How do I build a RAG pipeline over Excel spreadsheets?

Three steps: pip install ks-xlsx-parser; call parse_workbook() on each .xlsx; call result.serializer.to_vector_store_entries() and upsert into Qdrant, pgvector, Weaviate, or Pinecone. Every entry has a deterministic content_hash for dedup and a source_uri the LLM can cite.

How is ks-xlsx-parser different from openpyxl or pandas?

openpyxl and pandas give you a rectangle of values. ks-xlsx-parser gives you the full workbook graph: parsed formulas with dependency edges, merged regions, Excel ListObjects, all 7 chart types, every conditional-formatting rule type, and LLM chunks with citation URIs + token counts. It wraps openpyxl and uses lxml for the bits openpyxl loses.

Does ks-xlsx-parser run Excel formulas or macros?

No. The library reads .xlsx files; it never executes them. VBA macros are flagged but never run. External links are recorded but never resolved. ZIP-bomb and cell-count limits make it safe for untrusted uploads.

Is ks-xlsx-parser free and open source?

Yes — MIT licensed. Source: github.com/knowledgestack/ks-xlsx-parser. Part of the Knowledge Stack ecosystem, which also includes ks-cookbook (agent recipes).

What Excel features are supported?

Cells, formulas (with cross-sheet and table refs), merged regions, Excel ListObjects, all 7 chart types, conditional formatting (every rule type), data validation, named ranges, hyperlinks, comments, rich text, hidden rows/columns/sheets, freeze panes, and edge addresses up to XFD1048576. Not supported: .xls legacy, pivot-table data, sparklines, VBA execution.

How fast is it?

The full 1054-workbook testBench round-trips in about 70 seconds. A real 21k-cell, 13-sheet financial model parses in ~4.6 s. Sparse workbooks with extreme addresses parse in under 200 ms. Details in the CHANGELOG.

KNOWLEDGE STACK

Part of a larger open-source family.

ks-xlsx-parser is one piece of the Knowledge Stack ecosystem — document intelligence for agents. Focus on agents; we handle the messy parts of enterprise data.

📚

ks-cookbook

32 production-style flagship agents + recipes for LangChain, LangGraph, CrewAI, Temporal, and the OpenAI Agents SDK.

📊

ks-xlsx-parser

This repo. Turn .xlsx into LLM-ready JSON with citations and dependency graphs.

🧰

knowledgestack

Follow the org for upcoming parsers and MCP servers — PDF, DOCX, PPTX, HTML, and more.

Ship the spreadsheet feature you've been avoiding.
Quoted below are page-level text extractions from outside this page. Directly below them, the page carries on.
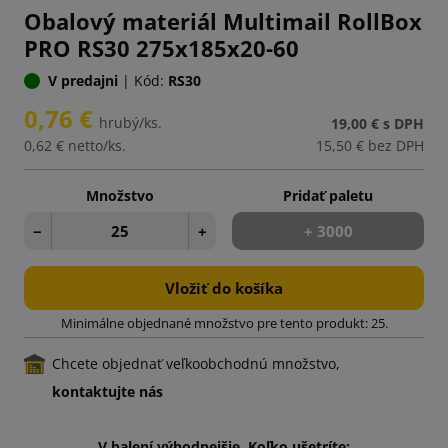
Obalový materiál Multimail RollBox
PRO RS30 275x185x20-60
V predajni
|
Kód:
RS30
0,76 €
hrubý/ks.
19,00 €
s DPH
0,62 €
netto/ks.
15,50 €
bez DPH
Množstvo
Pridať paletu
−
+
+ 3000
Vložiť do košíka
Minimálne objednané množstvo pre tento produkt: 25.
Chcete objednať veľkoobchodnú množstvo,
kontaktujte nás
V balení výhodnejšie. Koľko ušetríte:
Star the repo, join the Discord, and tell us what your weirdest .xlsx looks like.

RELATED

Also known as

ks-xlsx-parser is the open-source answer to a lot of queries developers are typing today: Python Excel parser for LLMs, XLSX to JSON for LangChain, Excel ingestion for LangGraph, spreadsheet reader for CrewAI, Excel tool for OpenAI Agents SDK, Excel for Claude Desktop, Excel for Cursor, Excel MCP server, openpyxl alternative for RAG, Excel dependency graph extractor, XLSX OOXML parser for AI, how to parse Excel for an LLM agent, how to feed a spreadsheet to ChatGPT, how to cite Excel cells in an LLM answer, best library to turn Excel into JSON, Python library for parsing formulas, Excel formula dependency traversal, document intelligence for spreadsheets, RAG over Excel files, Excel chunker with token counts, Excel parser with citations, how to build an agent that reads Excel, Excel to vector database pipeline, parse .xlsx for Qdrant, parse .xlsx for pgvector, parse .xlsx for Weaviate, parse .xlsx for Pinecone.

If any of that describes what you're trying to do: star the repo, join the Discord, or drop an issue so we know what to build next.